De acordo com os registos que foram juntos aos autos do caso EDP no dia 24 de abril de 2018, e consultados esta segunda-feira pelo Observador, Manuel Pinho terá recebido um total de 2.110.672, 80 euros entre julho de 2002 e abril de 2014. Este valor arredondado já tinha sido noticiado pela Visão no dia 24 de abril depois do Observador ter revelado em exclusivo que Manuel Pinho tinha recebido entre outubro de 2006 e 2014 cerca de 1 milhão de euros do ‘saco azul’ do GES através de uma sociedade offshore chamada Tartatuga Foundation, sendo que cerca de 500 mil euros foram recebidos através de transferências mensais de 14.963, 94 euros durante o período em que Pinho era ministro da Economia do Governo de José Sócrates.

Os valores foram transferidos para Manuel Pinho quando este, segundo o próprio garantiu ao Observador, já não tinha qualquer vínculo com o BES. “Em 10 de Março de 2005, cessei a minha relação profissional com o BES/GES, uma vez que aceitei o convite para integrar o XVII Governo Constitucional”, explicou em janeiro.

A ordem permanente para a offshore de Pinho

Segundo as novas informações dos autos do caso EDP, consubstanciadas numa informação com origem na Operação Marquês elaborada pelo inspetor tributário Paulo Silva e enviada com a autorização do juiz de instrução Carlos Alexandre, Manuel Pinho terá começado a receber a mesma verba mensal de 14.963, 94 euros do ‘saco azul’ do GES pelo menos desde julho de 2002, utilizando para o efeito uma sociedade offshore chamada Masete II que tinha uma conta bancária no Banque Privée Espírito Santo, a instituição financeira do GES na Suíça.

Só em 2002, Manuel Pinho recebeu um total de 89.783, 64 euros — o que corresponde ao pagamento do valor mensal de 14.963, 94 euros durante seis meses.

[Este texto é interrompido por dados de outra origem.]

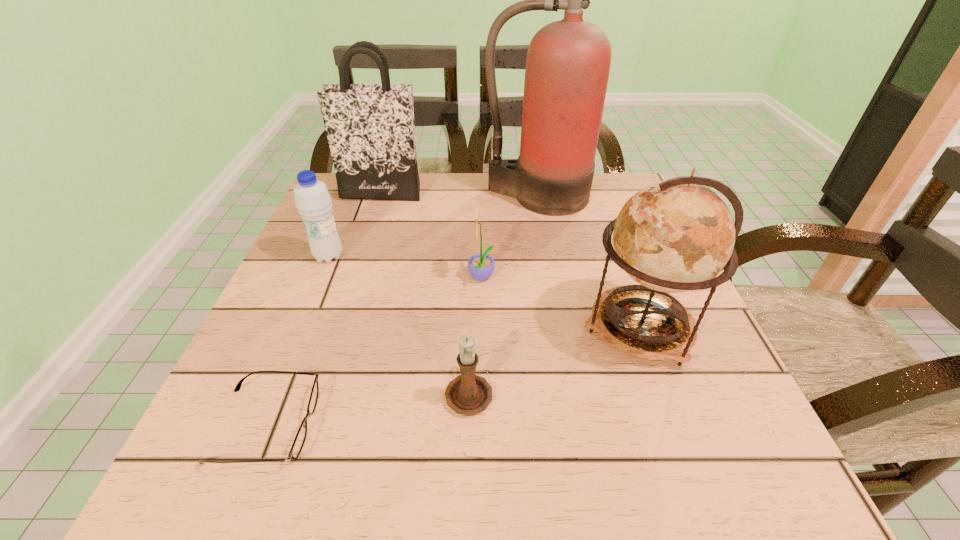 Find the location of a particular element. The height and width of the screenshot is (540, 960). object at the near left corner is located at coordinates (300, 437).

Identify the location of object located in the far right corner section of the desktop. (568, 62).

The height and width of the screenshot is (540, 960). In the image, there is a desktop. Identify the location of vacant space at the far edge. (439, 204).

Where is `free space at the left edge of the desktop`? Image resolution: width=960 pixels, height=540 pixels. free space at the left edge of the desktop is located at coordinates (347, 239).

Locate an element on the screen. This screenshot has width=960, height=540. free point at the right edge is located at coordinates (598, 223).

In order to click on vacant space that's between the shopping bag and the candle holder in this screenshot , I will do `click(424, 293)`.

The height and width of the screenshot is (540, 960). Identify the location of vacant space that's between the tallest object and the shortest object. (401, 310).

You are a GUI agent. You are given a task and a screenshot of the screen. Output one action in this format:
    pyautogui.click(x=<x>, y=<y>)
    Task: Click on the vacant area between the second shortest object and the globe
    
    Given the screenshot: What is the action you would take?
    click(x=554, y=360)

The width and height of the screenshot is (960, 540). I want to click on free point between the shortest object and the tallest object, so click(401, 310).

Image resolution: width=960 pixels, height=540 pixels. Find the location of `free space that is in between the tallest object and the sunflower`. free space that is in between the tallest object and the sunflower is located at coordinates (509, 237). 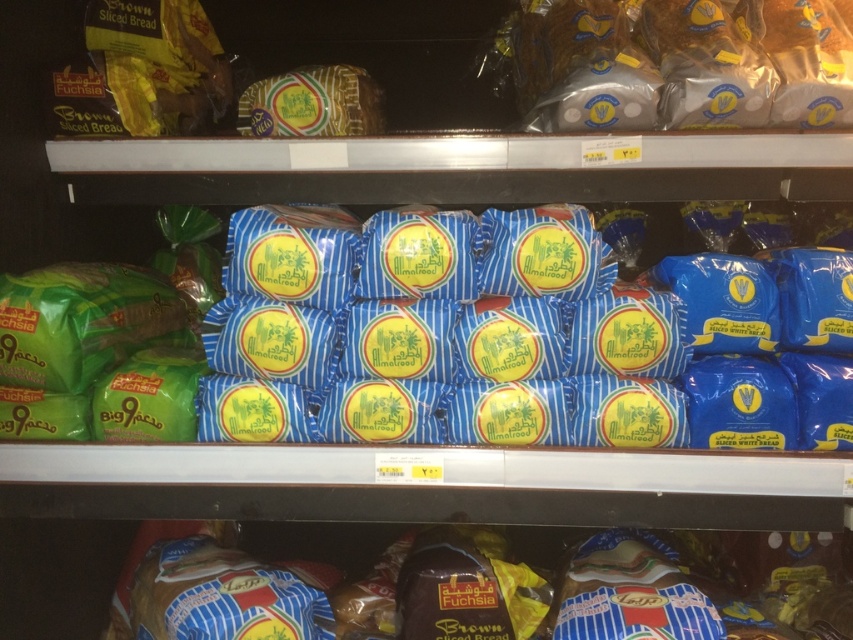 Which is in front, point (549, 38) or point (325, 584)?

Point (549, 38) is in front.

Identify the location of golden brown bread at upper right. Image resolution: width=853 pixels, height=640 pixels. (679, 64). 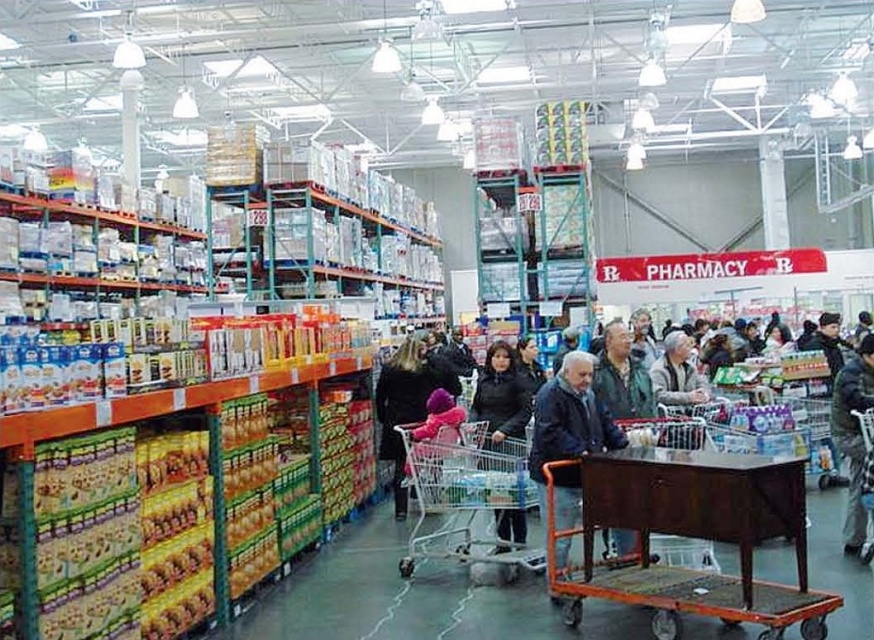 Question: From the image, what is the correct spatial relationship of dark blue jacket at center in relation to dark gray coat at center?

Choices:
 (A) below
 (B) above

Answer: (B)

Question: Which point appears farthest from the camera in this image?

Choices:
 (A) (420, 408)
 (B) (498, 548)

Answer: (A)

Question: Which of the following is the closest to the observer?

Choices:
 (A) (490, 416)
 (B) (406, 561)
 (C) (647, 461)

Answer: (C)

Question: Is dark blue jacket at center above dark gray coat at center?

Choices:
 (A) no
 (B) yes

Answer: (B)

Question: Can you confirm if dark gray coat at center is positioned to the left of black matte coat at center?

Choices:
 (A) yes
 (B) no

Answer: (A)

Question: Which of the following is the closest to the observer?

Nesta altura, Manuel Pinho era administrador executivo do BES — isto é, pertencia à Comissão Executiva liderada por Ricardo Salgado — desempenhando ainda funções como presidente da Espírito Santo Research, administrador no BES Investimento (onde chegou a ser vice-presidente), administrador na holding da Espírito Santo Ativos Financeiros e em diversas empresas internacionais como o BES Finance e o BES Overseas — sendo que esta última empresa geria, entre outras, um conjunto diversificado de sociedades com sede em paraísos fiscais.

Entre 2003 e 2005, o então administrador do BES continuou a receber o mesmo valor mensal — que os investigadores suspeitam que corresponda a um salário –, o que perfaz um total anual de 179.567, 28 euros. Ou seja, Pinho recebeu do saco azul do GES um total de 538.701, 84 euros nos três anos anteriores à sua entrada no Governo de José Sócrates.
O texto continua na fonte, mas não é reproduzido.